- We Indians are not only quite adept at comprehending anything and everything about corruption so widely prevalent in literally every walk of life but also have accepted the malaise bogging the society with nonchalance fully resigned to the fact that nothing is going to change in the foreseeable future. Paradoxically speaking, people considered as policymakers, political leaders, intellectuals, profound thinkers, civil society members, ordinary citizens, and the ilk will exhort passionately about rooting out corruption at any given opportunity. However, when it comes to following the virtues of uprightness, morality, honesty, ethics, and conscientious disposition in letter and spirit, many of us are found blissfully looking the other way.
- We don’t mind shelling money by offering a bribe to get our work done speedily from many governmental departments for day-to-day routine requirements. Did someone say government work is god’s work? The common refrain from many of us despite loathing corruption is why should we make multiple visits if the work can be concluded by shelling out a few bucks. Cannot fault the thinking so prevalent amongst us courtesy of all-pervading corruption. Yes, we are done to death by the political parties making grandiose announcements to get rid of the corruption nearing election times. It’s another story altogether that nothing palpable emerges subsequently.
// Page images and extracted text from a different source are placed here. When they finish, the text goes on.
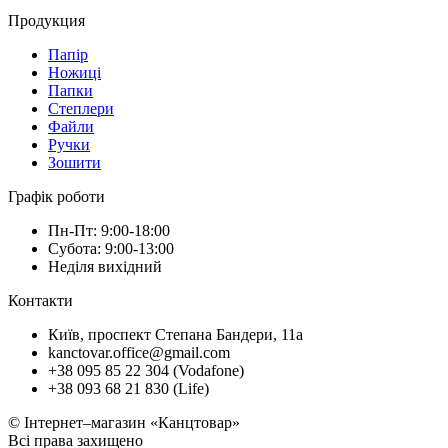
Продукция
Папір
Ножиці
Папки
Степлери
Файли
Ручки
Зошити
Графік роботи
Пн-Пт: 9:00-18:00
Субота: 9:00-13:00
Неділя вихідний
Контакти
Київ, проспект Степана Бандери, 11а
kanctovar.office@gmail.com
+38 095 85 22 304 (Vodafone)
+38 093 68 21 830 (Life)
© Інтернет–магазин «Канцтовар»
Всі права захищено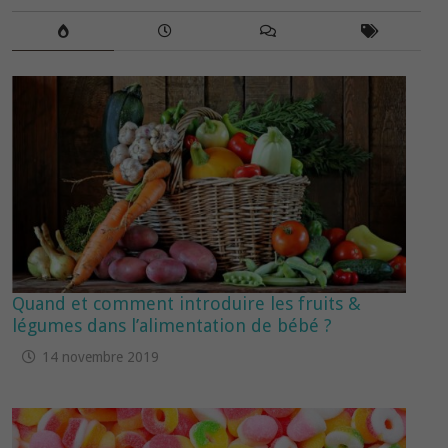
Quand et comment introduire les fruits &
légumes dans l’alimentation de bébé ?
14 novembre 2019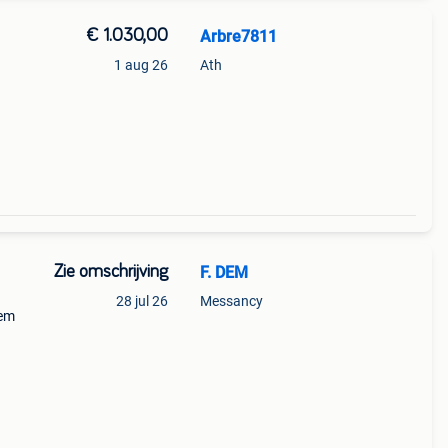
€ 1.030,00
Arbre7811
1 aug 26
Ath
lver -
 2 - 4
Zie omschrijving
F. DEM
28 jul 26
Messancy
eem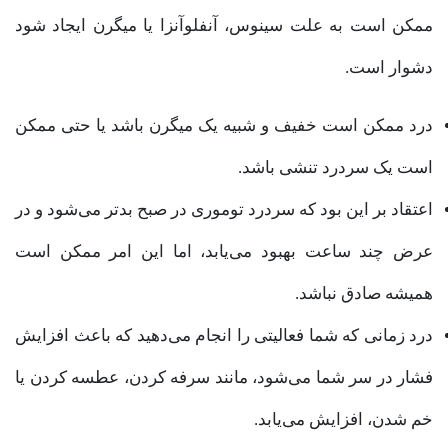
ممکن است به علت سینوس، آنفلوآنزا یا میگرن ایجاد شود
دشوار است.
درد ممکن است خفیف و شبیه یک میگرن باشد یا حتی ممکن
است یک سردرد تنشی باشد.
اعتقاد بر این بود که سردرد توموری در صبح بدتر می‌شود و در
عرض چند ساعت بهبود می‌یابد، اما این امر ممکن است
همیشه صادق نباشد.
درد زمانی که شما فعالیتی را انجام می‌دهید که باعث افزایش
فشار در سر شما می‌شود، مانند سرفه کردن، عطسه کردن یا
خم شدن، افزایش می‌یابد.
- No sooner than the party assumes power, the ugly head of corruption raises its despicable form only to further harass the common man desperately seeking his/her rightful privileges. Of course, the ruling dispensation always assumes moral one-upmanship vis-à-vis handling corruption-related issues by targeting opposition leaders. No wonder, we keep hearing how opposition parties shrilly voice concerns about vendetta politics at play. Another often heard a charge against the ruling dispensation is how the law enforcement agencies are misused targeting the opposition ranks alone.
- Against this backdrop, the astounding amount of cash being unearthed from the now sacked minister of West Bengal lends further credence to the deep-rooted corruption associated with the political class. The ex-minister and his aide seem to have had a very simple view of hoarding ill-gotten cash and storing them in apartments thereby making law enforcement’s job easy. As mentioned above, we are so used to political brazenness about corruption-related cases getting unearthed that footage of trunks of cash being carted out still moved public opinion in the instant case. However, two broader inferences applying to Indian politics, in general, deserve attention. All political parties must recognize that the chances of an embarrassing corruption scandal coming to light are higher now than before.
- It can be central agencies or a victim going public. The most disgraceful point is the shameful use of vital services and infrastructure to extract money. Selling teachers’ posts is a widespread practice. Haryana comes to mind here. Also, clearances for government projects that can directly ease citizens’ lives were made conditional on a high Karnataka dons the dubious hat on this front. These are particularly ugly practices that should have no place in a civilized society. Will we see a welcome change in curbing the corruption cases from rearing their ugly head perpetually? Highly unlikely.